Bob Dylan – Self Portrait/Dylan/Down in the Groove/Dylan and the Dead
It’s a four-way tie for the Voice of a Generation. Bob Dylan has left more unreleased masterpieces in the can than any other songwriter has written masterpieces. But periodically he feels the need to short circuit his magnificent career by releasing tediously uninspired performances of his own songs (see that album with The Dead) and addled covers of contemporary songwriters such as Joni Mitchell and Paul Simon and easy-listening pop classics (“Let It Be Me,” “A Fool Such as I”).
The Pogues – Peace and Love
The Pogues had set the bar so high with Rum, Sodomy, and the Lash and If I Should Fall From Grace With God that a letdown was inevitable.

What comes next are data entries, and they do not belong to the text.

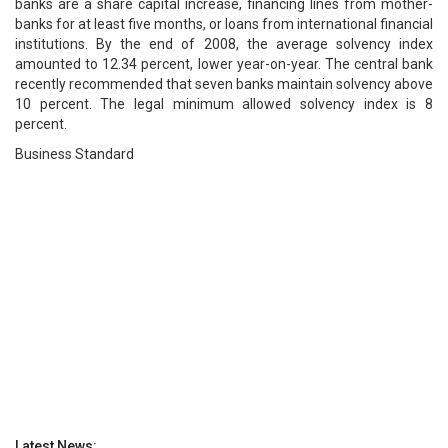
banks are a share capital increase, financing lines from mother-
banks for at least five months, or loans from international financial
institutions. By the end of 2008, the average solvency index
amounted to 12.34 percent, lower year-on-year. The central bank
recently recommended that seven banks maintain solvency above
10 percent. The legal minimum allowed solvency index is 8
percent.
Business Standard
Latest News:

Still, when it came, the crash was mighty. Shane MacGowan seems distant and uninvolved, the other songwriters aren’t able to pick up the slack, and the playing seems lifeless and dispirited.
Fleetwood Mac – Fleetwood Mac/Rumours
I’m being blasphemous, I know. I don’t care. I think Lindsey Buckingham is a pretty good songwriter. And I can’t stand Stevie Nicks, the Embraceable Ewe, and I’ll probably never get over the direction Buckingham and Nicks steered my favorite band. Yeah, yeah, they sold 50 million records and made a bunch of classics. Not to my ears. I loved the obscure but entirely praiseworthy Danny Kirwan/Bob Welch band that preceded this one. Check out Future Games and Bare Trees and listen to the band when they were at their peak.